-------- Supplied entries --------

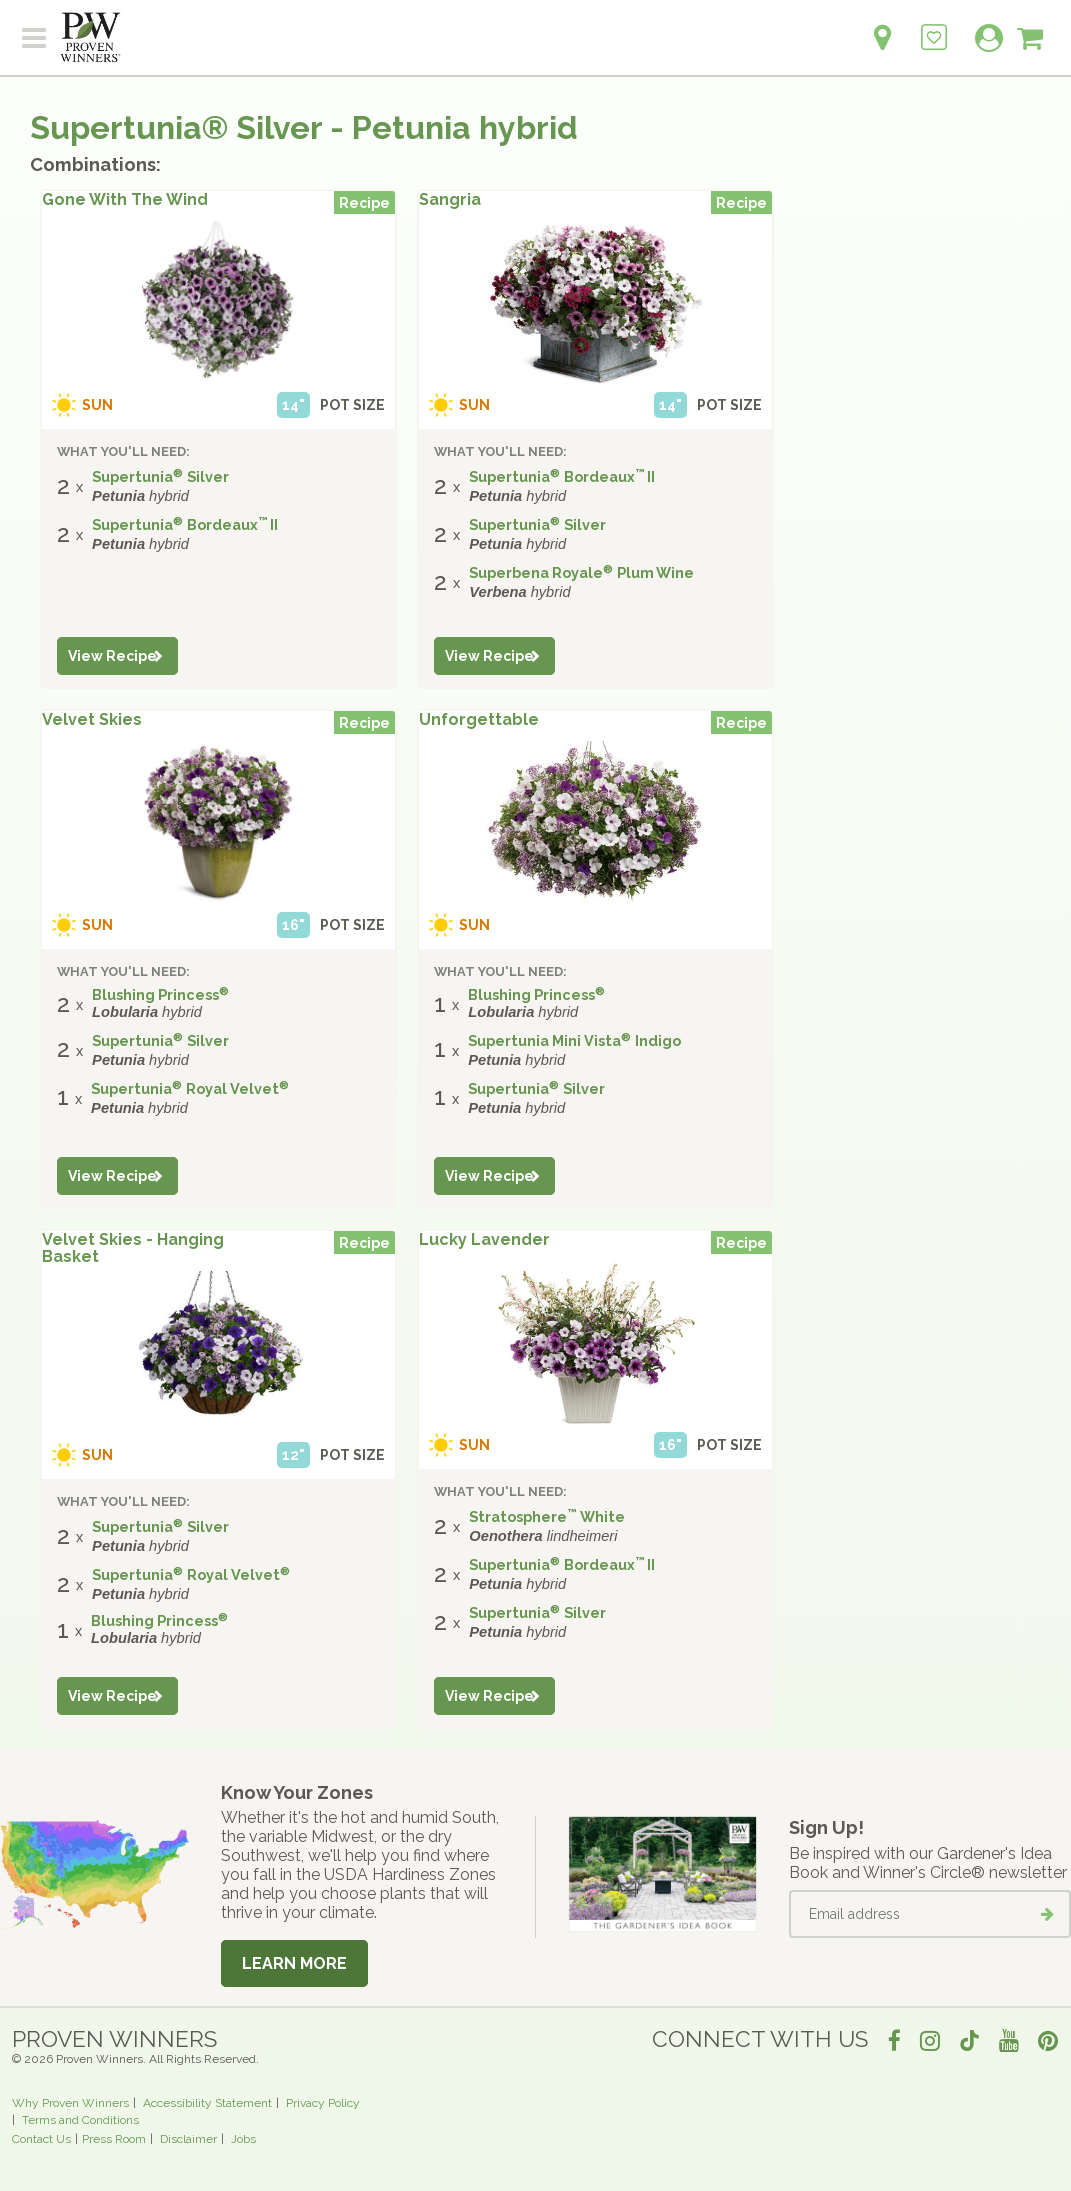 The height and width of the screenshot is (2191, 1071). Describe the element at coordinates (207, 2103) in the screenshot. I see `Accessibility Statement` at that location.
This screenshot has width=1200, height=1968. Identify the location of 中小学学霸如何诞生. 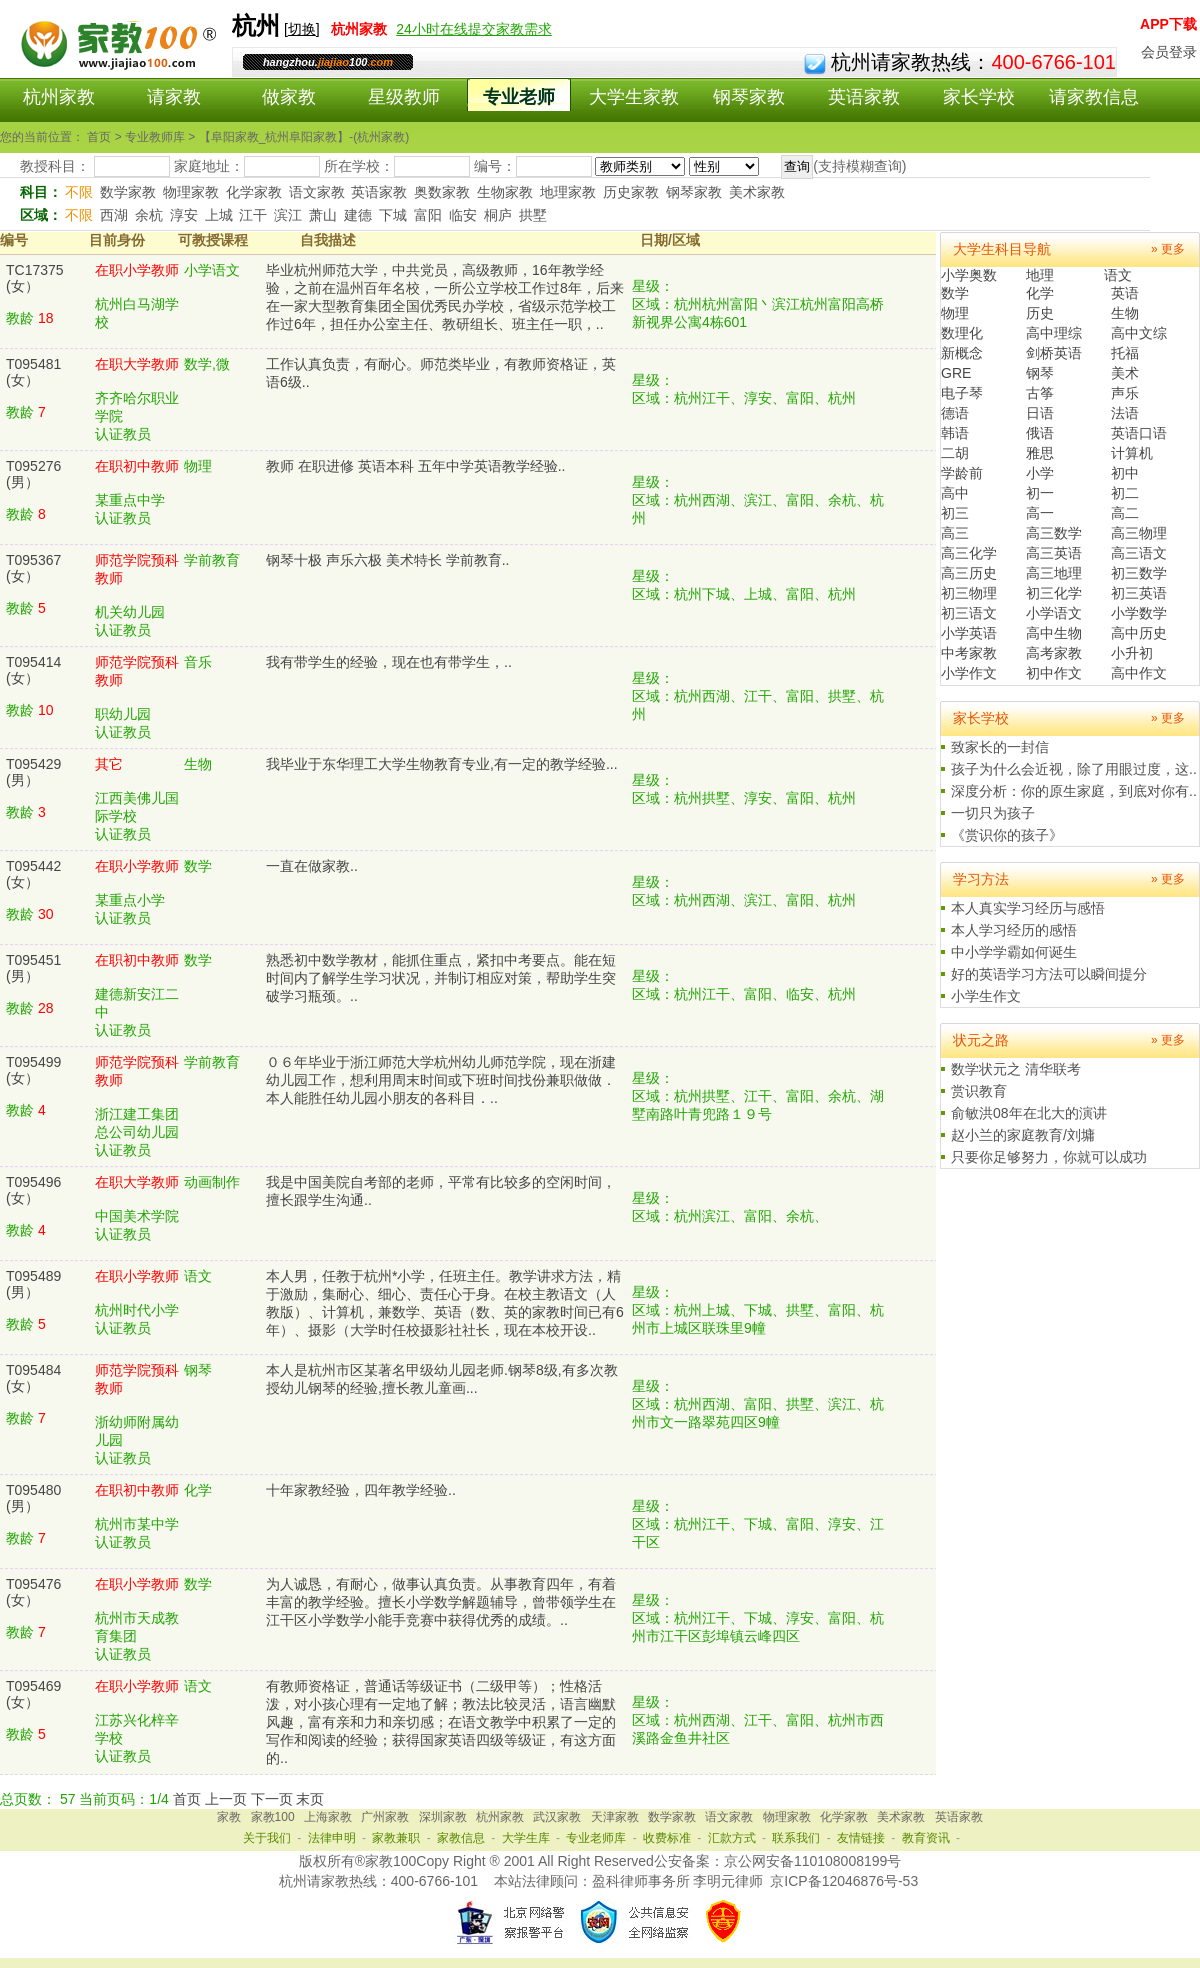
(1014, 952).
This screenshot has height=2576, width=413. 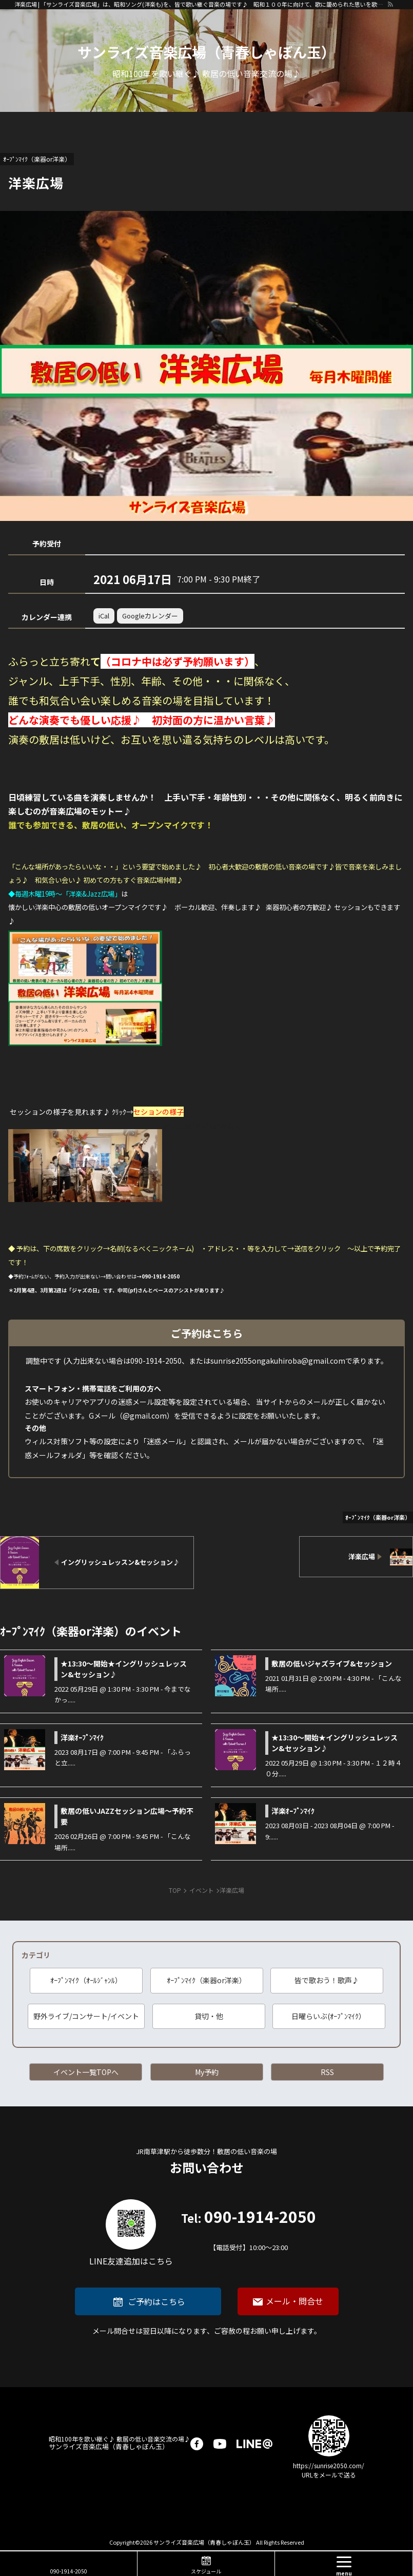 I want to click on Googleカレンダー, so click(x=150, y=616).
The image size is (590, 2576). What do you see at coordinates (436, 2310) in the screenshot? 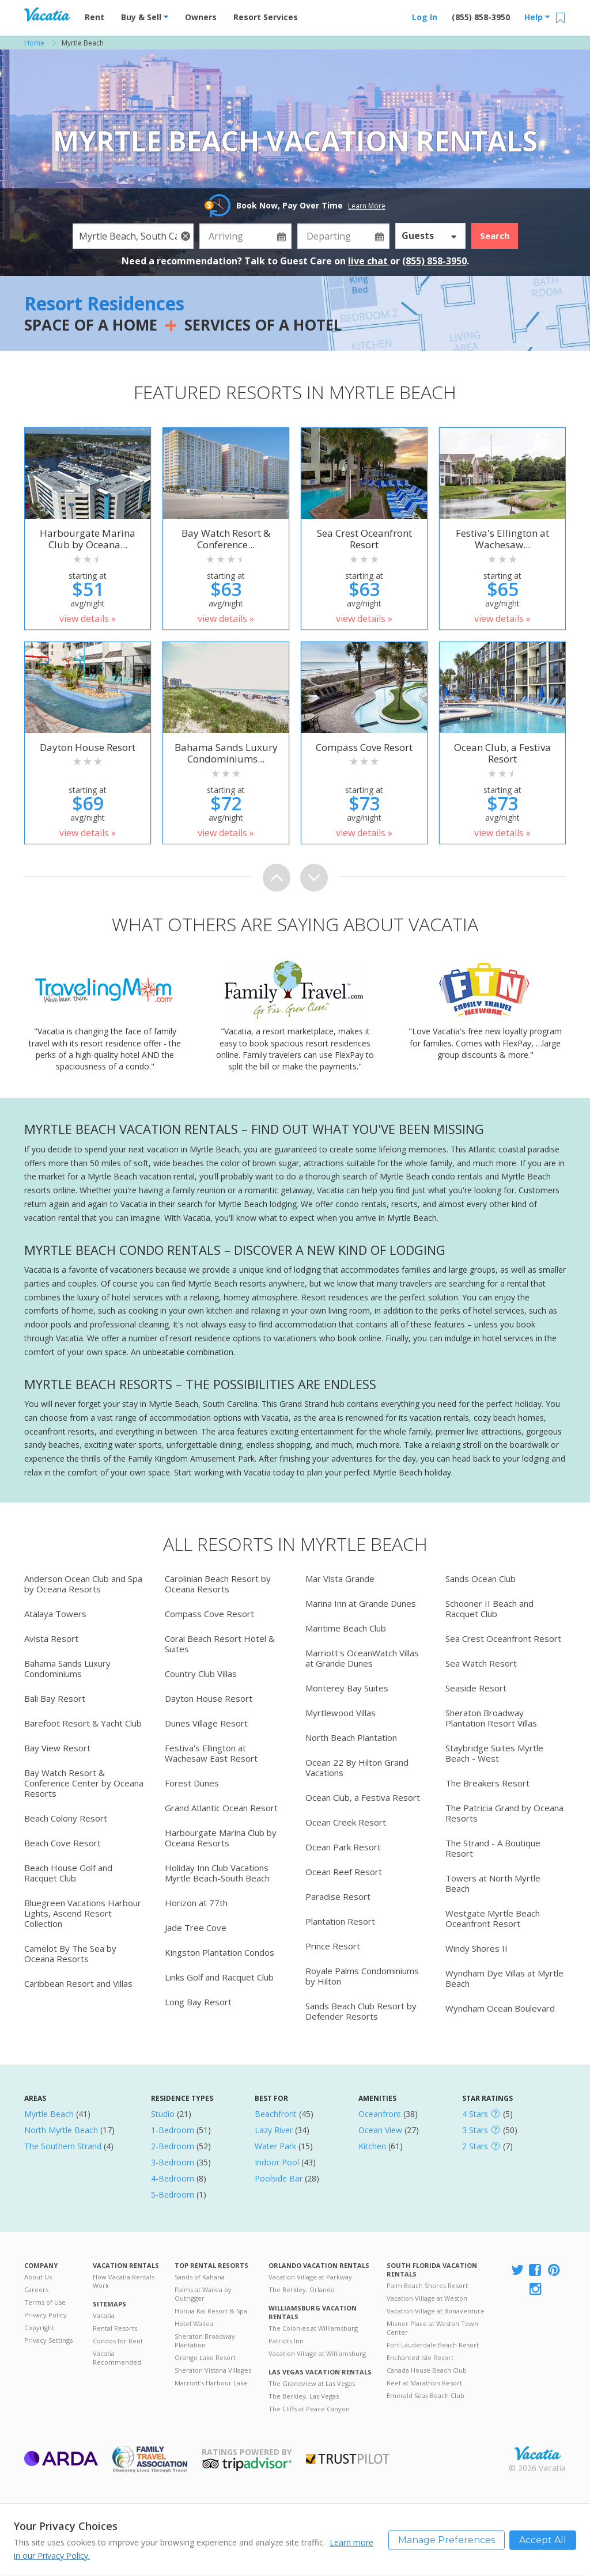
I see `Vacation Village at Bonaventure` at bounding box center [436, 2310].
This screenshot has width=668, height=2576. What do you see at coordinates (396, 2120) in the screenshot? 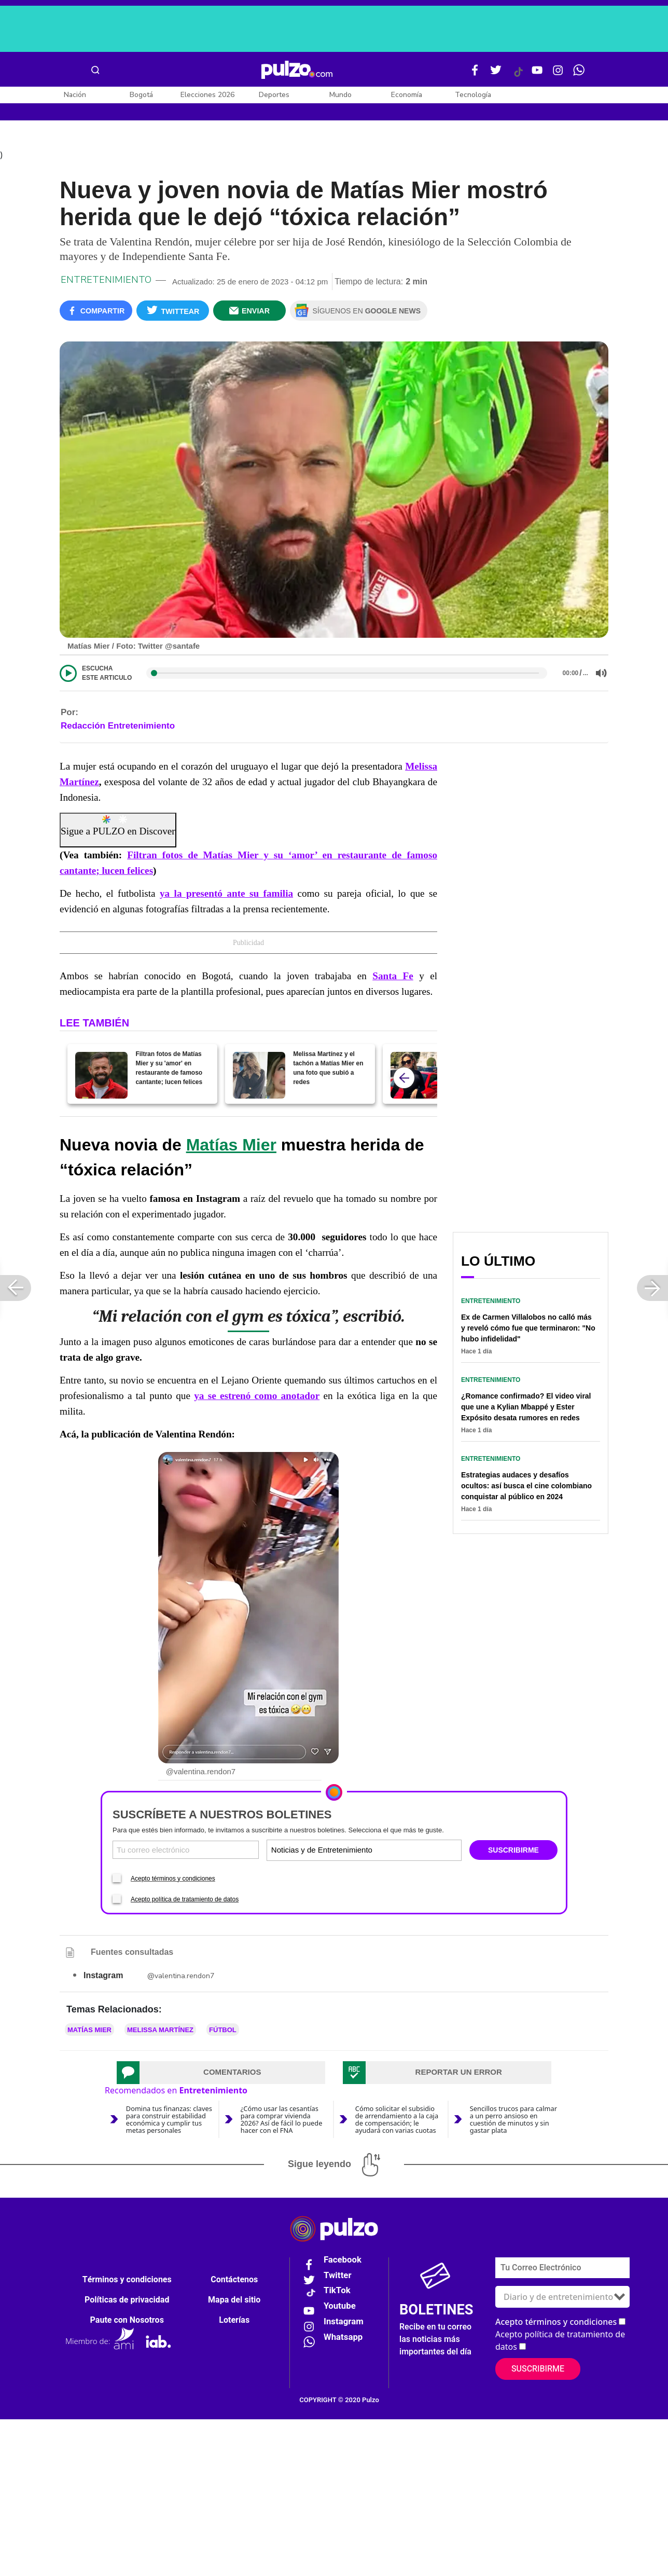
I see `Cómo solicitar el subsidio de arrendamiento a la caja de compensación; le ayudará con varias cuotas` at bounding box center [396, 2120].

--------

* Exercise description *
With all pictures omitted, return exactly the lines from the one containing "This screenshot has width=668, height=2576." through the end of the entries above.

* Result of this exercise *
This screenshot has width=668, height=2576. What do you see at coordinates (396, 2120) in the screenshot? 
I see `Cómo solicitar el subsidio de arrendamiento a la caja de compensación; le ayudará con varias cuotas` at bounding box center [396, 2120].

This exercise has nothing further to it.